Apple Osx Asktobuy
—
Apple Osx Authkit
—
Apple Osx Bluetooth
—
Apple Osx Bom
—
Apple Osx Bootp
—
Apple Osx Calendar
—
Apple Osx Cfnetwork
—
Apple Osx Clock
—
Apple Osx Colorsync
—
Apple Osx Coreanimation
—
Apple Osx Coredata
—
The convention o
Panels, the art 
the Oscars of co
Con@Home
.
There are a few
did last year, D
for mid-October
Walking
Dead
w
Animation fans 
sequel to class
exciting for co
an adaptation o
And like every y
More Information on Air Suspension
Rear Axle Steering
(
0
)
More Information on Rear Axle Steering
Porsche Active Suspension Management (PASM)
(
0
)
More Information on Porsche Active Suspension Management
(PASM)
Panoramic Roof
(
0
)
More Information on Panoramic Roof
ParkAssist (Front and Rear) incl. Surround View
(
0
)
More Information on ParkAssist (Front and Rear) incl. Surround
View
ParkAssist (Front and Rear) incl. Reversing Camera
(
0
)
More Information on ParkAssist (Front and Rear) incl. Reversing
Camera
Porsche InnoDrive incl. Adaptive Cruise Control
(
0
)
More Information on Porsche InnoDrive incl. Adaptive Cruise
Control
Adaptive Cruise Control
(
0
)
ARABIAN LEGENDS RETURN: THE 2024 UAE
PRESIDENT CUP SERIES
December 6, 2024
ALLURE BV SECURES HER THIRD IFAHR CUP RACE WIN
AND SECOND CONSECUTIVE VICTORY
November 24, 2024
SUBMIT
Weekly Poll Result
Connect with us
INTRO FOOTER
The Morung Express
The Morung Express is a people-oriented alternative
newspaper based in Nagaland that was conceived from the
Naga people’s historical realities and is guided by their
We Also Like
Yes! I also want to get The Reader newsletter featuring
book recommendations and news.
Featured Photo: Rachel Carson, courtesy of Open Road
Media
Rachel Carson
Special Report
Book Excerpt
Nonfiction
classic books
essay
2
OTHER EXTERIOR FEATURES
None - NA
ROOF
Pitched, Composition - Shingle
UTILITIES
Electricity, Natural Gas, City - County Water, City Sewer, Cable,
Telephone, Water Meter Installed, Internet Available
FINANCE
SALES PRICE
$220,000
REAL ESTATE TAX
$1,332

> [Exercise directions]:
Look through the material above and work out how many of its lines contain "incl". State the number only.

> [Your solution]:
6